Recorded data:
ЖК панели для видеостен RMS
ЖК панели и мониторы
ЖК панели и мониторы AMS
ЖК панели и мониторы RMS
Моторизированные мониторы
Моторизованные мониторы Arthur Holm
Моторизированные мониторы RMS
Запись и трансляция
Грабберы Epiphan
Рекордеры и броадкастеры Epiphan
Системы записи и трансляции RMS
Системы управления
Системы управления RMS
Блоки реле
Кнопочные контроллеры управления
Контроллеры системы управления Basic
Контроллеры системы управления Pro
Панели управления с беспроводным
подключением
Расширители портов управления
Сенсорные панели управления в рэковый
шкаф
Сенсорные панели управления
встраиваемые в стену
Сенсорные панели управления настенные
---
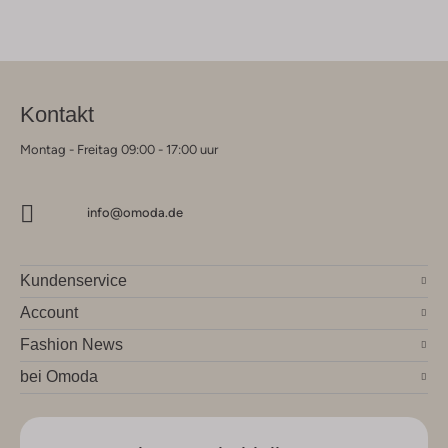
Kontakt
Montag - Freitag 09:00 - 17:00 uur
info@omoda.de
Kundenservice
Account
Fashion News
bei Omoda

WORK ORDER: Write down, word for word, the lines above from the one containing "Расширители портов управления" through the one containing "Сенсорные панели управления настенные", both ends included.

RESULT OF THIS TASK:
Расширители портов управления
Сенсорные панели управления в рэковый
шкаф
Сенсорные панели управления
встраиваемые в стену
Сенсорные панели управления настенные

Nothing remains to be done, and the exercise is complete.